++++ Data

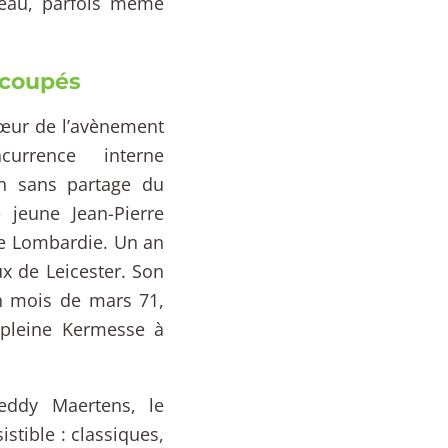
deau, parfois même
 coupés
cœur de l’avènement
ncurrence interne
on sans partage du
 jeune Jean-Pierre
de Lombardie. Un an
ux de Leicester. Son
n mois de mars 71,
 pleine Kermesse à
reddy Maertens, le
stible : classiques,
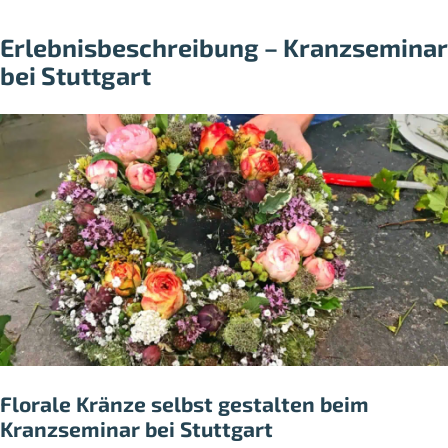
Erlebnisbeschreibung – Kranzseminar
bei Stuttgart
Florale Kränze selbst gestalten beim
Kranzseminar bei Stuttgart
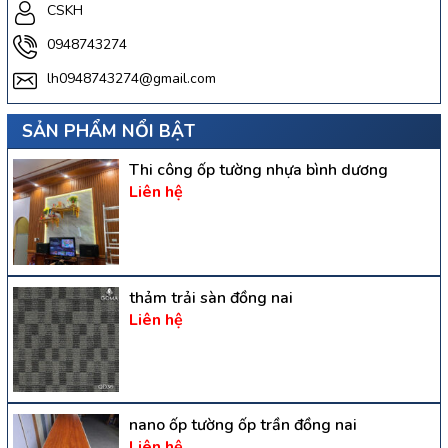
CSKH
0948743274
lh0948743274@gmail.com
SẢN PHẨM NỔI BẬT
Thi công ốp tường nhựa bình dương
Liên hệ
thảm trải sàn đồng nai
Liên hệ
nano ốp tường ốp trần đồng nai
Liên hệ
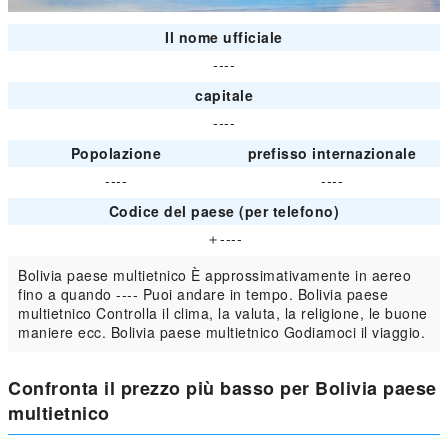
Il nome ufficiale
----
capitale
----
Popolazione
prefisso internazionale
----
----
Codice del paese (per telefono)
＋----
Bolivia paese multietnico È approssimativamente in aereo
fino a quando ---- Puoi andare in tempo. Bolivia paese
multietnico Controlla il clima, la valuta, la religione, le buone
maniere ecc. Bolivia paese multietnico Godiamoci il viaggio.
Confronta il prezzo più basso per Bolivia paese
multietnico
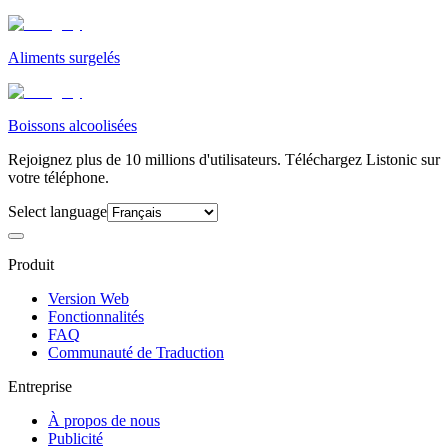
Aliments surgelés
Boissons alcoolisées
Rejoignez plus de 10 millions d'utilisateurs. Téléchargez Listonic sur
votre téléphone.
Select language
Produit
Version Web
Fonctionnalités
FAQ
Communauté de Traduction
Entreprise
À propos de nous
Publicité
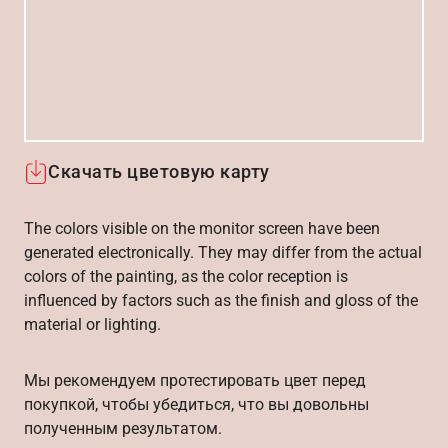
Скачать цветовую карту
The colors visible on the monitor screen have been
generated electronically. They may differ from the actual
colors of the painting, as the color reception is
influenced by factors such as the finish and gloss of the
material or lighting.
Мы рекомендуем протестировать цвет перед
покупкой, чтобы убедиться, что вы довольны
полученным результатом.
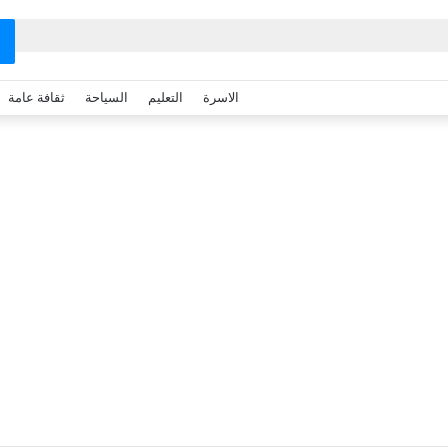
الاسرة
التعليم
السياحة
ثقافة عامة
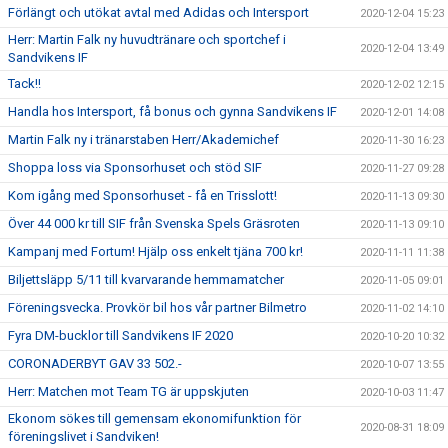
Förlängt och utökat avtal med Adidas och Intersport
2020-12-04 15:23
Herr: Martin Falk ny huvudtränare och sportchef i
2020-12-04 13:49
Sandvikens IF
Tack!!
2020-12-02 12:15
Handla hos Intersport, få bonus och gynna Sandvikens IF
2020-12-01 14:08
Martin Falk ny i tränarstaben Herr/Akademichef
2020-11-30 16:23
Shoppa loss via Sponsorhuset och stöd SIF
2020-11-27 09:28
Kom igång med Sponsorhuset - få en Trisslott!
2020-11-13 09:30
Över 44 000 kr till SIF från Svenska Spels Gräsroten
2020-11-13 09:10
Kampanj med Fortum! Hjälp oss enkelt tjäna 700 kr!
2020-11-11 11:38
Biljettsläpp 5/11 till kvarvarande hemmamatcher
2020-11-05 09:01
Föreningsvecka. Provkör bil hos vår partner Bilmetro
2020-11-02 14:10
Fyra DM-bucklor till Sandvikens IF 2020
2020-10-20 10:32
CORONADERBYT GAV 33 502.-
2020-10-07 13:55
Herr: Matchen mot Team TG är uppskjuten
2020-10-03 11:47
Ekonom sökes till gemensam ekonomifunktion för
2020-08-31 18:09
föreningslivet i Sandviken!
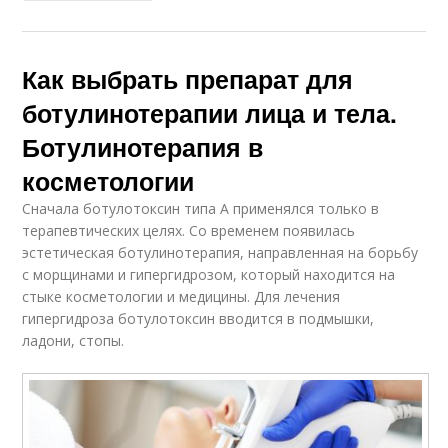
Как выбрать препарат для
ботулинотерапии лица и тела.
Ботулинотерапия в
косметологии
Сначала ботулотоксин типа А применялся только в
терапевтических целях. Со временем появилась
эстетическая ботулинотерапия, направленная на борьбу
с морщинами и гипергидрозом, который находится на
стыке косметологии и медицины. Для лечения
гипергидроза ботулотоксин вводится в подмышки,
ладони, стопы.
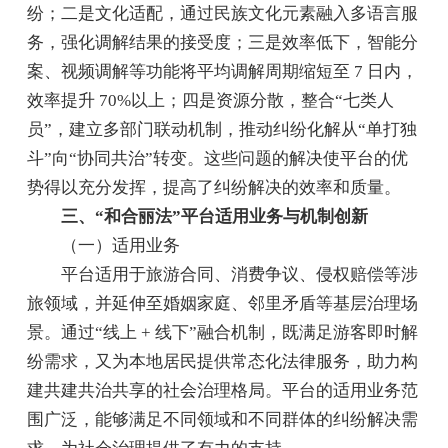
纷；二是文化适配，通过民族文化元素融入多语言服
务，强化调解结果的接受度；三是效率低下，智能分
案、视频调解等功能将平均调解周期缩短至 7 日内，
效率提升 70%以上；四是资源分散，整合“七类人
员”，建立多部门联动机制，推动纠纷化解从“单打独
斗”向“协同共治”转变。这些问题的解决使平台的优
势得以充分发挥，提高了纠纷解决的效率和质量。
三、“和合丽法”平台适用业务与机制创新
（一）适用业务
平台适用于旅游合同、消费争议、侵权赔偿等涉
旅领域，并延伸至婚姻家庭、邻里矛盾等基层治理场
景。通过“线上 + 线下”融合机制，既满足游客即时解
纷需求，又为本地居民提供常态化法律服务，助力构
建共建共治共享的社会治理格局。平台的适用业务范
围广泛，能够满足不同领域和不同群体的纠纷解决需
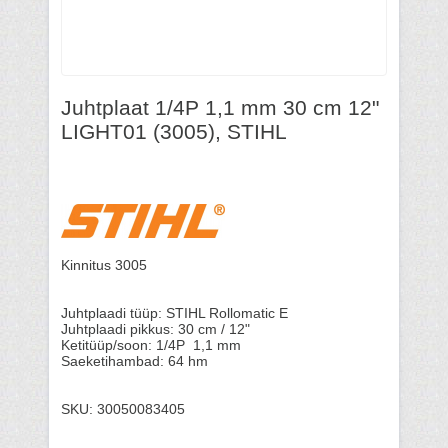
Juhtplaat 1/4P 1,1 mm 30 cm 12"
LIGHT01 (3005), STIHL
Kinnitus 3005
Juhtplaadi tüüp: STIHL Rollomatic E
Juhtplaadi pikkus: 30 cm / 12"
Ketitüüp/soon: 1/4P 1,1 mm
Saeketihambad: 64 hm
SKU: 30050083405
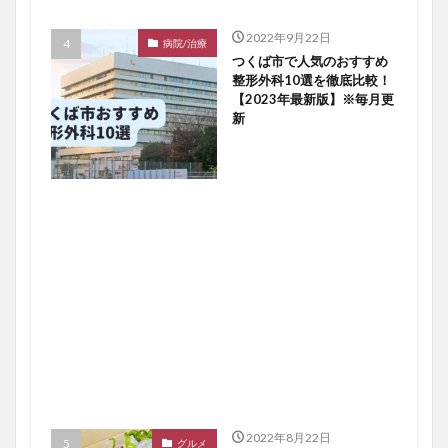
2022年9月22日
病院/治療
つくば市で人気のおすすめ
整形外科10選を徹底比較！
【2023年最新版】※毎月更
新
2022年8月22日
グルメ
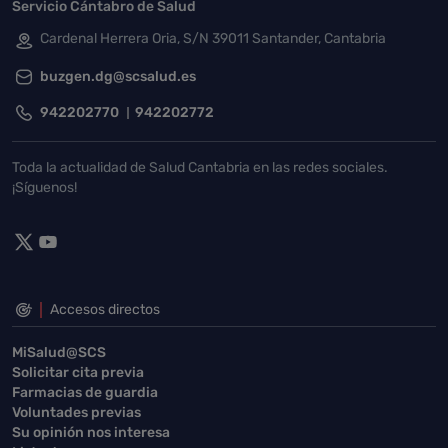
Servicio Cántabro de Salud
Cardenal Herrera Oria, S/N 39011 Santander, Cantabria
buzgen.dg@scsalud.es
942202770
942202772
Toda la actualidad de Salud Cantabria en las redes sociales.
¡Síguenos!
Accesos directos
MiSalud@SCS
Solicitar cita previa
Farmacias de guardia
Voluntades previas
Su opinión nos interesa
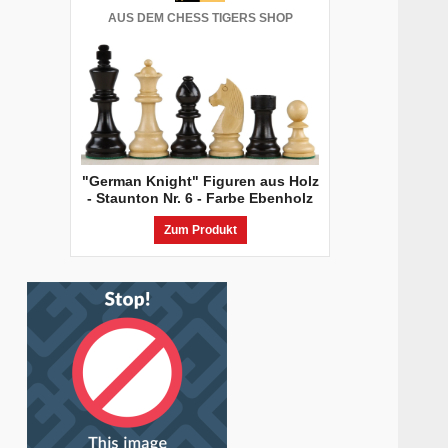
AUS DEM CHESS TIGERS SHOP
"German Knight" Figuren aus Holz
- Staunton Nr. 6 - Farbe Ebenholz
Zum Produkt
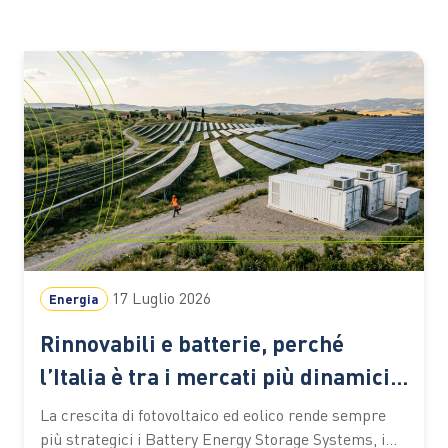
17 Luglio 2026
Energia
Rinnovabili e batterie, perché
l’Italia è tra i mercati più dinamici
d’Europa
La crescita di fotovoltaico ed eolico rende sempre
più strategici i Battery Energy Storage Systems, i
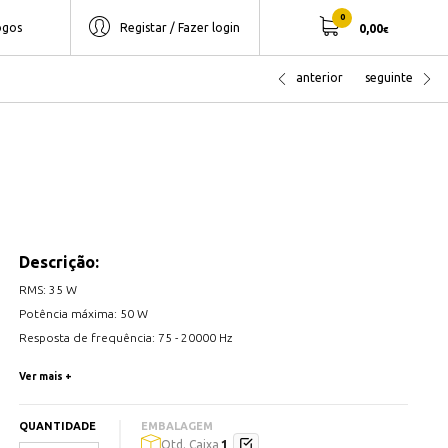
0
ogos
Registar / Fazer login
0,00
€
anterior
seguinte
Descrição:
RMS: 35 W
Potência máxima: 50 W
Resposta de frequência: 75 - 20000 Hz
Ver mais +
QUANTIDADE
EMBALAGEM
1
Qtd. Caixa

++++++++

**What this task involves**. Search the entries above for the word "Kranzseminar" and copy each line where it appears.

**Result for this exercise**.
Erlebnisbeschreibung – Kranzseminar
Kranzseminar bei Stuttgart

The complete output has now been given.